Robert told me she looked like she was sick last night . . .. said her hind end looked bad. Told me too late to do anything.

I feel rotten. She's an old cat, so it's not unexpected, but still, I am so afraid she is in pain somewhere, or died in pain. This sort of stuff haunts me.

Gag. I miss her.

Wednesday, October 15, 2008

Hang With Me Here - - -

So, let's get this straight: 'O' tells the plumber that he doesn't want to punish the plumier for succeeding, but rather to "spread the wealth around to those who were under him and helped him get to where he is" ! That's sounds like redistributing the wealth to me.

Isn't that socialism?

If 'O' gets elected, wouldn't it be the smart thing to quit my job, have Robert flipping burgers at Dairy queen and sit back waiting to have 'O''s wealth (And Bill Gates, and Barney Franks, and Ted Kennedy's . . . the list of millionaires/billionaires that live in the US is huge) re-distributed to me? And I'd better keep my house. And my cars, and every single thing I have now because as a human, I am entitled to all of them.

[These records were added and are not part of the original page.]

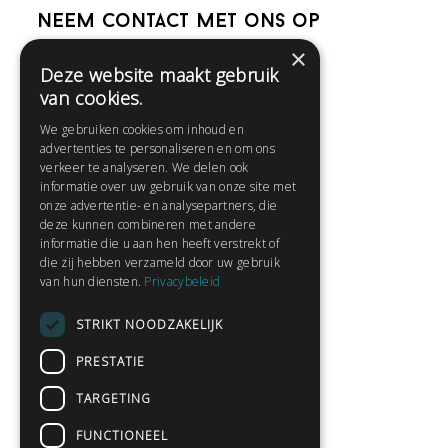
Neem contact met ons op
×
Deze website maakt gebruik
Help
van cookies.
Veelgestelde vragen
We gebruiken cookies om inhoud en
Contact
advertenties te personaliseren en om ons
Huisregels
verkeer te analyseren. We delen ook
informatie over uw gebruik van onze site met
onze advertentie- en analysepartners, die
deze kunnen combineren met andere
Snel naar:
informatie die u aan hen heeft verstrekt of
die zij hebben verzameld door uw gebruik
Gratis aanmelden
van hun diensten.
Privacybeleid
Inloggen
STRIKT NOODZAKELIJK
Privacybeleid
Huisregels
PRESTATIE
Contact
TARGETING
Verhalen lezen
FUNCTIONEEL
Gedichten lezen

Doesn't that discourage success?

And to respond to Dana, no, I do not have the option to leave the country. That takes money. And I'm going to have much less of it after November 4th. The billionaires, however don't have that problem. What happens to 'O''s ideas then? Lot less wealth to "re-distribute."

Monday, October 13, 2008

So I Step in . . .

There's so many funny things out there about the election . . but I am finding it too hard to laugh.

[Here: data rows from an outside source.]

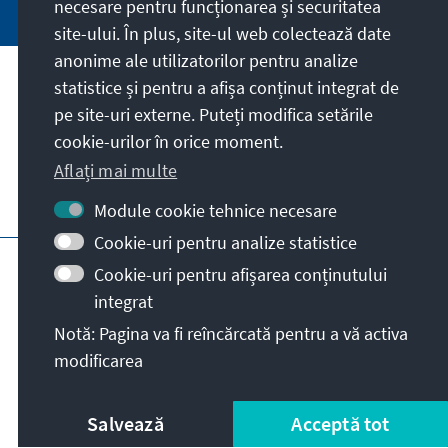
necesare pentru funcționarea și securitatea
site-ului. În plus, site-ul web colectează date
anonime ale utilizatorilor pentru analize
statistice și pentru a afișa conținut integrat de
Misiunea noastră
pe site-uri externe. Puteți modifica setările
cookie-urilor în orice moment.
Contact
Aflați mai multe
Alte oferte ale fundației
Module cookie tehnice necesare
Cookie-uri pentru analize statistice
Impressum
Protecția datelor personale
Cookie-uri pentru afișarea conținutului
Termeni de utilizare
integrat
Erklärung zur Barrierefreiheit
Barriere melden
Notă: Pagina va fi reîncărcată pentru a vă activa
Hartă site
modificarea
© Konrad-Adenauer-Stiftung e.V. 2026
Salvează
Acceptă tot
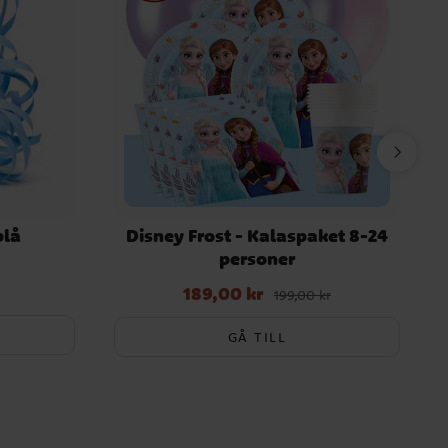
blå
Disney Frost - Kalaspaket 8-24
personer
189,00 kr
Nuvarande pris
:
189,00 kr
Tidigare pris
:
199,00 kr
199,00 kr
GÅ TILL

Do I really have to pay for stuff that goes against my moral stance? Like abortion? And paying dead beats to remain deadbeats? Redistributing wealth? This is so wrong. If obama gets in (and it looks like he probably will), we will be rolling downhill towards socialism. HOW can we, as Americans, allow that? Are we too lazy to stop a liberal wacko from getting in the white house? Do people not look in to what this man stands for? What he's done?

And a side note, the only thing I really like about McCain is Palin.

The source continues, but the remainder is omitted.